Transcribed page contents:
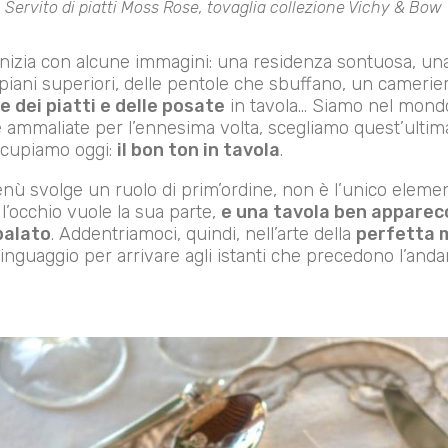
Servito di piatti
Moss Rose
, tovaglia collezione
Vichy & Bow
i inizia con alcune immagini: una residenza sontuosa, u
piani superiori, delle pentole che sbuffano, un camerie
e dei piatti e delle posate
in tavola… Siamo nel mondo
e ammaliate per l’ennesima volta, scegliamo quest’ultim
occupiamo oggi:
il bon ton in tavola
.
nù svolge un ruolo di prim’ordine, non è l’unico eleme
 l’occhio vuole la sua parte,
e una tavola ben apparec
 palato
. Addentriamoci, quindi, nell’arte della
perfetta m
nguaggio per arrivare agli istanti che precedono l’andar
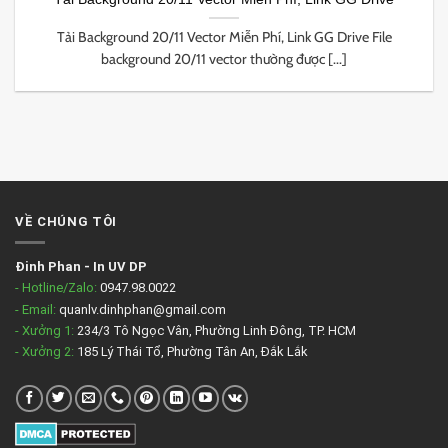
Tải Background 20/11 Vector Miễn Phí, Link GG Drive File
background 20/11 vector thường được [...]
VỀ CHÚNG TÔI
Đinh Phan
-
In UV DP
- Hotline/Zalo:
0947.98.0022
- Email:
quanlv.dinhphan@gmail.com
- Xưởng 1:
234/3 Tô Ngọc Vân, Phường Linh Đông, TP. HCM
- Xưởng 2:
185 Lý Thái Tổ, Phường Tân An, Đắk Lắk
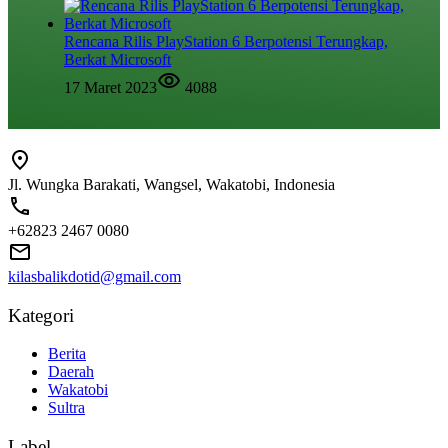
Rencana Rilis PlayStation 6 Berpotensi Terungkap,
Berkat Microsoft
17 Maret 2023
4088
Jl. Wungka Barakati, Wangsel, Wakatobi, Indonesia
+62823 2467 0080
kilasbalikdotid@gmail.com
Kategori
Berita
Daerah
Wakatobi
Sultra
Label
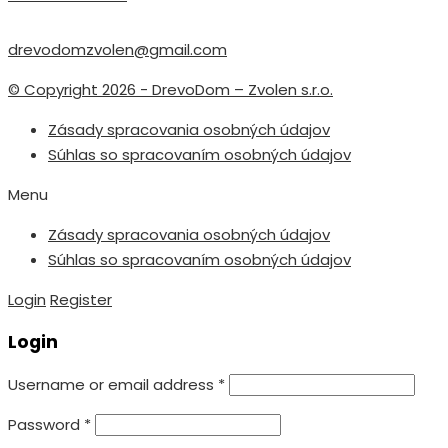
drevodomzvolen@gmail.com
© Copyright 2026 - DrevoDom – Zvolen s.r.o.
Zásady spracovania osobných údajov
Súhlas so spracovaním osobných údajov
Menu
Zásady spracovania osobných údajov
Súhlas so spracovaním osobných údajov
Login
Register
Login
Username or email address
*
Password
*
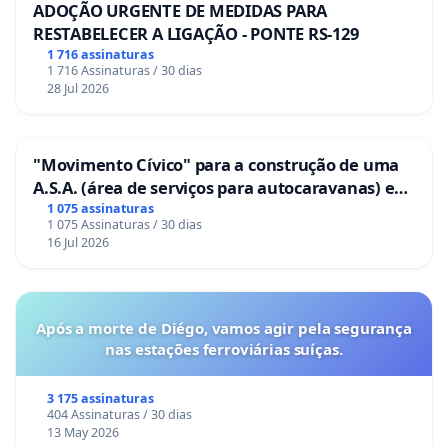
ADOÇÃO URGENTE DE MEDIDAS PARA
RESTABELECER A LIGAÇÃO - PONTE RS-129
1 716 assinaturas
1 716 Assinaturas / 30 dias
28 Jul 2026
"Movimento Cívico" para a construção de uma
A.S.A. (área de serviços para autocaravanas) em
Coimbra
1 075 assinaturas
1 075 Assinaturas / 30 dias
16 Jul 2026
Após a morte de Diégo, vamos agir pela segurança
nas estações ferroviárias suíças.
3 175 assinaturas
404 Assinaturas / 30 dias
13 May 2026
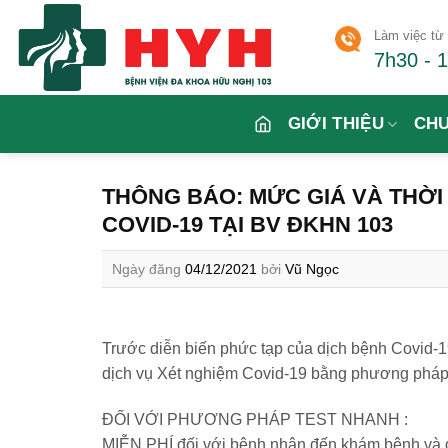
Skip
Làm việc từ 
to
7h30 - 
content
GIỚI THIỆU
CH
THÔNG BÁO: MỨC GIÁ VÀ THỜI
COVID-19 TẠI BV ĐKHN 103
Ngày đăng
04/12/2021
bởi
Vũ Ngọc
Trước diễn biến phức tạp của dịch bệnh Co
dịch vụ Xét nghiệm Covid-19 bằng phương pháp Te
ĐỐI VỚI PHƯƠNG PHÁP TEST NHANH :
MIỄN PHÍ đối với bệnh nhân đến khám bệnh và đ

GOAL OF THE EXERCISE »
Across the entries above, tally every line that includes the string "delle", then state only the count.

TASK RESPONSE »
2